ASSIGNED TASK:
Copy out only the span from the line with "fr-opendp.ru" to the end of the data, both ends kept, word for word.

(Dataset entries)
[Start of Attachment]
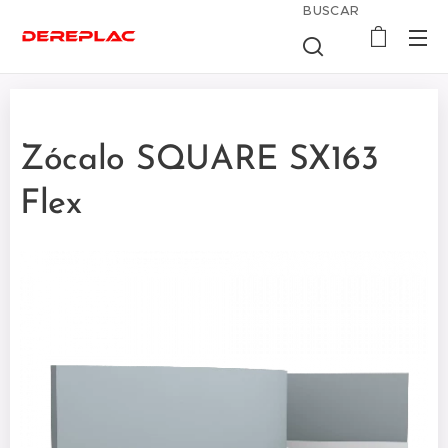
BUSCAR
Zócalo SQUARE SX163
Flex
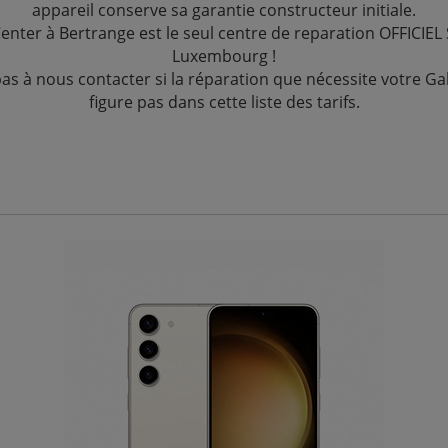
appareil conserve sa garantie constructeur initiale.
Center à Bertrange est le seul centre de reparation OFFICIE
Luxembourg !
pas à nous contacter si la réparation que nécessite votre Ga
figure pas dans cette liste des tarifs.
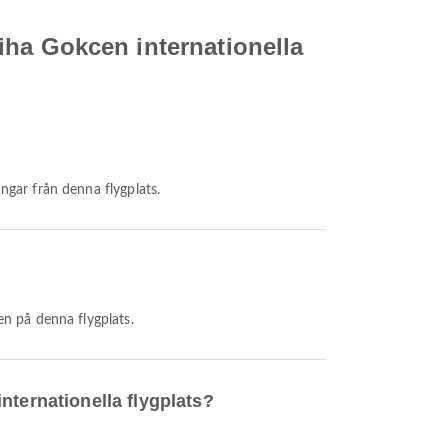
abiha Gokcen internationella
ngar från denna flygplats.
en på denna flygplats.
internationella flygplats?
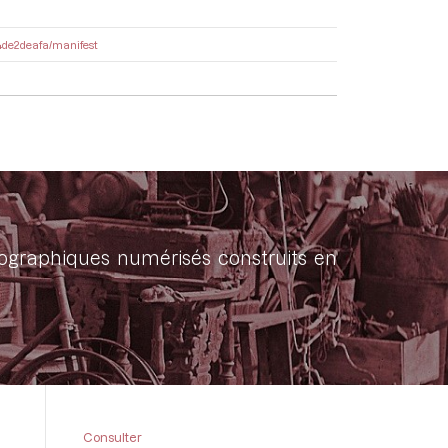
54de2deafa/manifest
onographiques numérisés construits en
Consulter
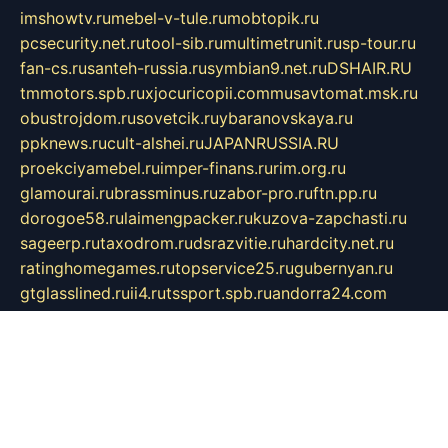
imshowtv.ru
mebel-v-tule.ru
mobtopik.ru
pcsecurity.net.ru
tool-sib.ru
multimetrunit.ru
sp-tour.ru
fan-cs.ru
santeh-russia.ru
symbian9.net.ru
DSHAIR.RU
tmmotors.spb.ru
xjocuricopii.com
musavtomat.msk.ru
obustrojdom.ru
sovetcik.ru
ybaranovskaya.ru
ppknews.ru
cult-alshei.ru
JAPANRUSSIA.RU
proekciyamebel.ru
imper-finans.ru
rim.org.ru
glamourai.ru
brassminus.ru
zabor-pro.ru
ftn.pp.ru
dorogoe58.ru
laimengpacker.ru
kuzova-zapchasti.ru
sageerp.ru
taxodrom.ru
dsrazvitie.ru
hardcity.net.ru
ratinghomegames.ru
topservice25.ru
gubernyan.ru
gtglasslined.ru
ii4.ru
tssport.spb.ru
andorra24.com
blackwallstreet.ru
oboimos.ru
optim-doors.com.ru
ikuch.ru
nycr.org.ru
npa21.ru
vremya-ch.spb.ru
desert000.ru
ivtorgi.ru
ifiori.ru
catalog-statei.ru
dcv.org.ru
spetsmaster174.ru
ipkameryhiseeu.ru
dum26.ru
ruspol.spb.ru
fr-opendp.ru
kam-solnyshko.ru
cheyenne-arapaho.ru
sevzapmetal.spb.ru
[End of Attachment]
EXERCISE RESULT:
fr-opendp.ru
kam-solnyshko.ru
cheyenne-arapaho.ru
sevzapmetal.spb.ru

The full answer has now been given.